The Ndc80 complex is targeted to kinetochores by two parallel pathways. (A) Kinetochore localization of Spc25 I156R mutants was reduced to ∼60% in DT40 cells. Immunofluorescence images showing the co-localization of chicken wild type or I156R mutant Spc25-GFP with CENP-T. Signal intensities of each protein were measured relative to an adjacent background signal. Bar, 10 μm. (B) Graph showing growth curves of DT40 cells in which expression of Spc25 is replaced with Spc25 I156R mutant. The doubling time of these cells was 14.2 h compared to 13.1 h for control cells. Tetracycline was added at time 0 to repress transcription of wild-type Spc25. (C) Spc25 mutants defective for CENP-T interactions require the Mis12 complex to localize to kinetochores. Images showing localization of Spc25 (I156R) in Dsn1- or CENP-T-degron cells. Dsn1 or CENP-T was degraded within 1 h after the addition of auxin (see Supplementary Figure S6).

Figure 7

Parallel pathways for outer kinetochore assembly. Model for the molecular architecture of the kinetochore based on the structural, biochemical, and cell biological work presented in this paper. The CENP-T N-terminal region is unphosphorylated during interphase and phosphorylated by CDK during mitosis.
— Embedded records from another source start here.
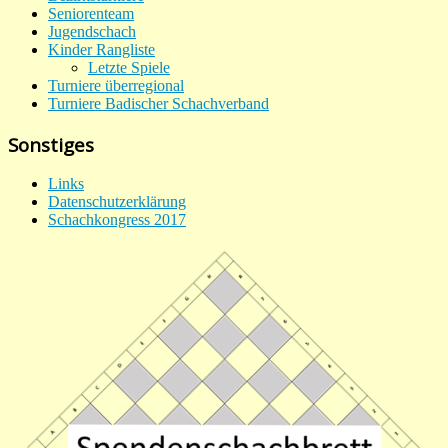
Seniorenteam
Jugendschach
Kinder Rangliste
Letzte Spiele
Turniere überregional
Turniere Badischer Schachverband
Sonstiges
Links
Datenschutzerklärung
Schachkongress 2017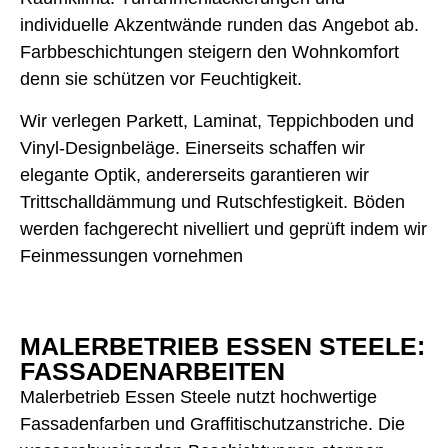
individuelle Akzentwände runden das Angebot ab.
Farbbeschichtungen steigern den Wohnkomfort
denn sie schützen vor Feuchtigkeit.
Wir verlegen Parkett, Laminat, Teppichboden und
Vinyl-Designbeläge. Einerseits schaffen wir
elegante Optik, andererseits garantieren wir
Trittschalldämmung und Rutschfestigkeit. Böden
werden fachgerecht nivelliert und geprüft indem wir
Feinmessungen vornehmen
MALERBETRIEB ESSEN STEELE:
FASSADENARBEITEN
Malerbetrieb Essen Steele nutzt hochwertige
Fassadenfarben und Graffitischutzanstriche. Die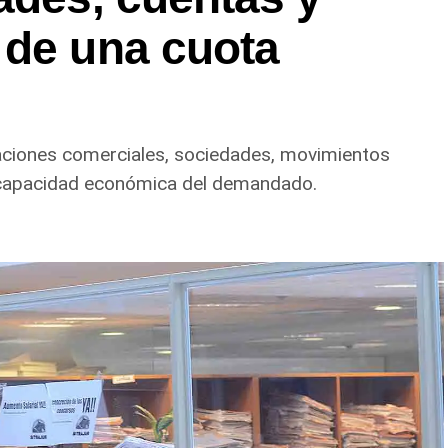
 de una cuota
itaciones comerciales, sociedades, movimientos
a capacidad económica del demandado.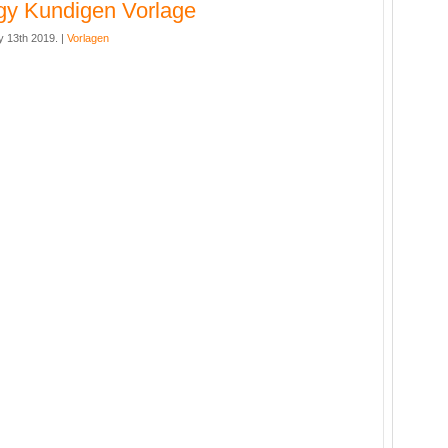
gy Kundigen Vorlage
y 13th 2019. |
Vorlagen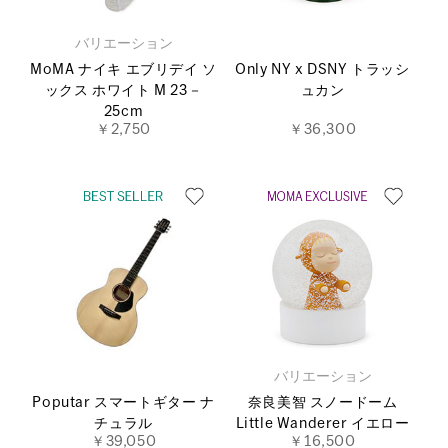
バリエーション
MoMA ナイキ エブリデイ ソ
Only NY x DSNY トラッシ
ックス ホワイト M 23－
ュカン
25cm
￥2,750
￥36,300
バリエーション
Poputar スマートギター ナ
奈良美智 スノードーム
チュラル
Little Wanderer イエロー
￥39,050
￥16,500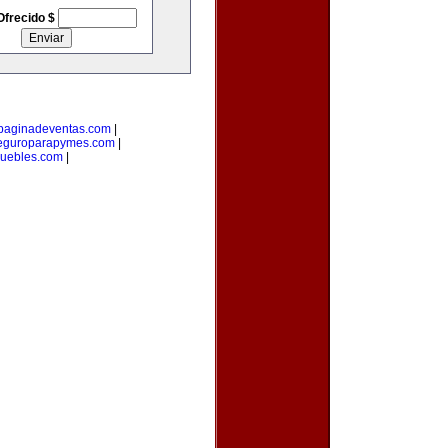
Ofrecido $
paginadeventas.com
|
eguroparapymes.com
|
muebles.com
|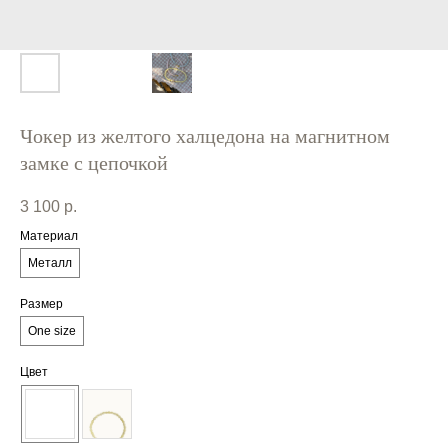
Чокер из желтого халцедона на магнитном
замке с цепочкой
3 100
р.
Материал
Металл
Размер
One size
Цвет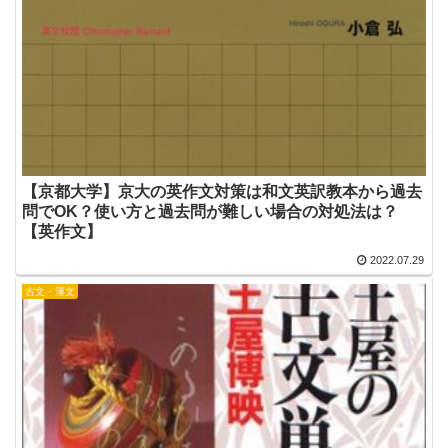
【京都大学】京大の英作文対策は和文英訳教本から過去
問でOK？使い方と過去問が難しい場合の対処法は？
【英作文】
2022.07.29
古文・漢文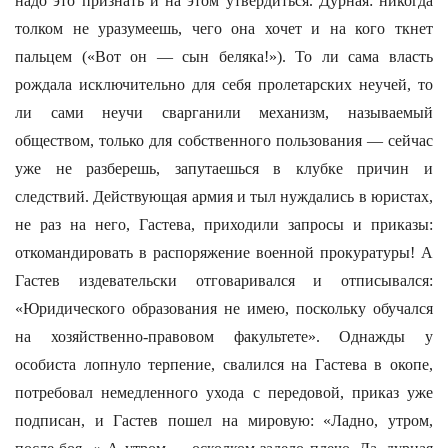
надо это признать и на этом утвердиться. Дурная: никогда
толком не уразумеешь, чего она хочет и на кого ткнет
пальцем («Вот он — сын беляка!»). То ли сама власть
рождала исключительно для себя пролетарских неучей, то
ли сами неучи сварганили механизм, называемый
обществом, только для собственного пользования — сейчас
уже не разберешь, запутаешься в клубке причин и
следствий. Действующая армия и тыл нуждались в юристах,
не раз на него, Гастева, приходили запросы и приказы:
откомандировать в распоряжение военной прокуратуры! А
Гастев издевательски отговаривался и отписывался:
«Юридического образования не имею, поскольку обучался
на хозяйственно-правовом факультете». Однажды у
особиста лопнуло терпение, свалился на Гастева в окопе,
потребовал немедленного ухода с передовой, приказ уже
подписан, и Гастев пошел на мировую: «Ладно, утром,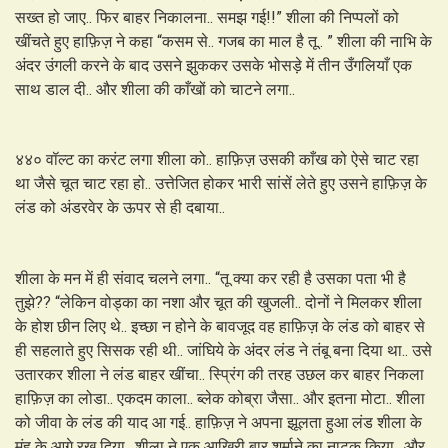
सख्त हो जाए.. फिर बाहर निकालना.. समझ गई!!” शीला की निप्पलों को
खींचते हुए हाफ़िज़ ने कहा “कसम से.. गजब का माल है तू.. ” शीला की नाभि के
अंदर उंगली करने के बाद उसने झुककर उसके भोसड़े में तीन उँगलियाँ एक
साथ डाल दी.. और शीला की काँखों को चाटने लगा..
४४० वॉल्ट का करंट लगा शीला को.. हाफ़िज़ उसकी काँख को ऐसे चाट रहा
था जैसे चूत चाट रहा हो.. उत्तेजित होकर भारी सांसें लेते हुए उसने हाफ़िज़ के
लंड को अंडरवेर के ऊपर से ही दबाया..
शीला के मन में ही संवाद चलने लगा.. “तू क्या कर रही है उसका पता भी है
तुझे?? “लेकिन वोड्का का नशा और चूत की खुजली.. दोनों ने मिलकर शीला
के होश छीन लिए थे.. इच्छा न होने के बावजूद वह हाफ़िज़ के लंड को बाहर से
ही सहलाते हुए सिसक रही थी.. जांघिये के अंदर लंड ने तंबू बना दिया था.. उसे
उतारकर शीला ने लंड बाहर खींचा.. स्प्रिंग की तरह उछल कर बाहर निकला
हाफ़िज़ का लोडा.. एकदम काला.. ब्लेक कोब्रा जैसा.. और इतना मोटा.. शीला
को जीवा के लंड की याद आ गई.. हाफ़िज़ ने अपना झूलता हुआ लंड शीला के
मुंह के आगे रख दिया.. शीला ने एक आखिरी बार शर्माने का नाटक किया.. और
The phosphorylated residue (T72 in chicken CENP-T) forms a salt bridge with R residues to allow adjacent downstream hydrophobic residues to interact with Spc24/25. The CENP-T pathway serves an important role to recruit the Ndc80 complex to kinetochores. In addition, a second parallel pathway for Ndc80 complex localization is mediated by the Mis12 complex.